Сентябрь в Нью-Хейвене – как слишком щепетильный гость, что не любит опаздывать. Всегда заявляется заранее, чтобы ничего не пропустить. В тихом доме помимо моего безумного дыхания слышались завывания холодного ветра, что дул с Атлантики, но я выбежала на улицу прямо так, босая и еле прикрытая лёгким халатом, под которым мелькала шёлковая ночнушка. Потеха всем соседям, что уже проснулись и готовились к рабочей рутине.
Я вырвалась на свежий воздух, как птица, полжизни просидевшая в клетке и впервые ощутившая ветер в своих крыльях. Но я не метнулась ввысь, не закружила на порывах холодного воздуха в неизвестности, я ринулась вокруг дома, выкрикивая имя Айви, пока мой голос ещё окончательно не пропитался ядом страха и пока ещё мог выдавливать хоть какие-то звуки.
Первым делом я проверила калитку, врезавшись в неё всем телом и подёргав на себя.
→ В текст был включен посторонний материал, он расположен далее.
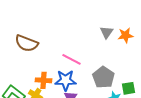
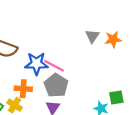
gray pentagon: (104, 77) -> (56, 85), moved
blue star: (66, 80) -> (36, 64), moved

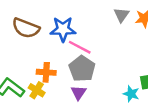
blue star: (36, 64) -> (63, 29), moved

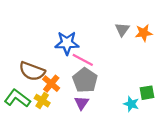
brown semicircle: (26, 28) -> (32, 71), moved
orange cross: (46, 72) -> (51, 84), turned 36

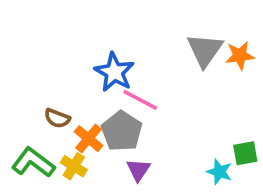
gray triangle: (122, 29) -> (205, 50), size x1.5
blue star: (67, 43) -> (114, 72), turned 30
brown semicircle: (32, 71) -> (57, 118), size x0.6
gray pentagon: (85, 80) -> (122, 131), moved

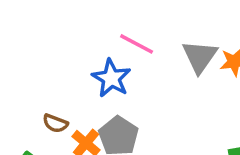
pink line: (140, 100) -> (137, 44), moved

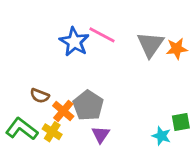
blue star: (111, 78) -> (74, 42), moved

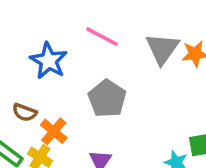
blue star: (74, 42) -> (49, 61), moved
gray pentagon: (88, 105) -> (107, 99), moved

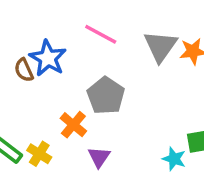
brown semicircle: (24, 112) -> (24, 70), moved, turned 45
orange cross: (54, 131) -> (73, 125), moved

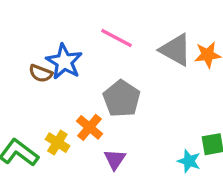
gray triangle: (160, 46) -> (176, 50), turned -36
brown semicircle: (24, 70) -> (41, 73), turned -45
yellow cross: (39, 154) -> (57, 143), moved

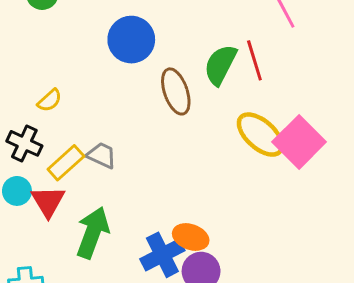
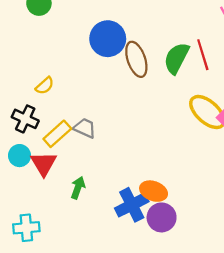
brown ellipse: (176, 91) -> (136, 59), moved
green arrow: (93, 233) -> (78, 188), size x0.6

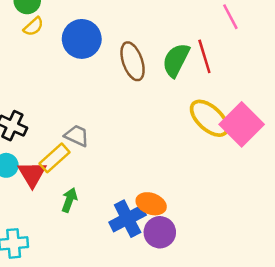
blue circle: (108, 39) -> (82, 39), moved
yellow semicircle: (45, 86) -> (33, 27), moved
yellow rectangle: (57, 134) -> (54, 158), moved

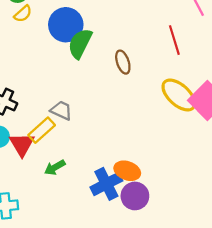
green semicircle: (176, 60) -> (80, 43), moved
brown ellipse: (133, 61) -> (123, 62), moved, size x0.7
green arrow: (69, 200) -> (55, 167), turned -140

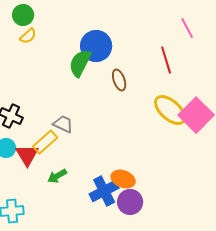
blue circle: (66, 25) -> (96, 46), moved

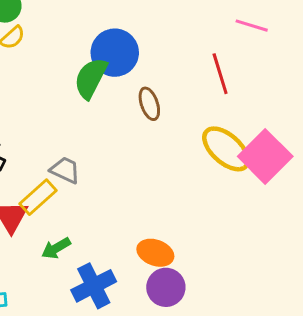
pink line: (187, 28) -> (252, 26), turned -45
blue cross: (104, 191) -> (94, 286), moved

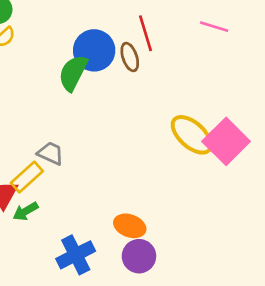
red line: (220, 74) -> (146, 33), moved
brown ellipse: (149, 104) -> (130, 57), moved
green arrow: (56, 248) -> (26, 211), moved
Заперто на ключ. Мы с Риком слишком аккуратны по части безопасности и всегда запираем её, когда уходим по делам или возвращаемся домой. Айви тысячу раз видела, как я поворачиваю серебристый ключик в замочной скважине и кладу его в карман куртки, а потом выкладываю на столик в прихожей. Айви могла путаться в последовательности букв алфавита, но законы самозащиты знала наизусть. Она ни за что бы не додумалась выкрасть ключ со столика, который на две головы выше её, самостоятельно отпереть калитку и сбежать под шумок, пока я нежилась в постели после изнурительной праздничной суеты. Перелезть через высокий забор Айви тоже бы не сумела, даже если бы очень захотела.
Я помчалась по газону, царапая нежную кожу пяток, что и без того легко грубела и трескалась, о маленькие прутики и иголки, опавшие с высаженных туй. Осколки камешков появлялись под ногами словно из ниоткуда. Один такой слишком глубоко впился между пальцами, отчего я болезненно каркнула на пол-улицы, но не остановилась. Я оббежала всю территорию, распугав присевших позевать дроздов и раззадорив соседского сеттера, что любил следить за нами через щели между штакетинами. Бруно решил, что я с утра пораньше затеяла игры на заднем дворе, и залаял, прося взять его в команду.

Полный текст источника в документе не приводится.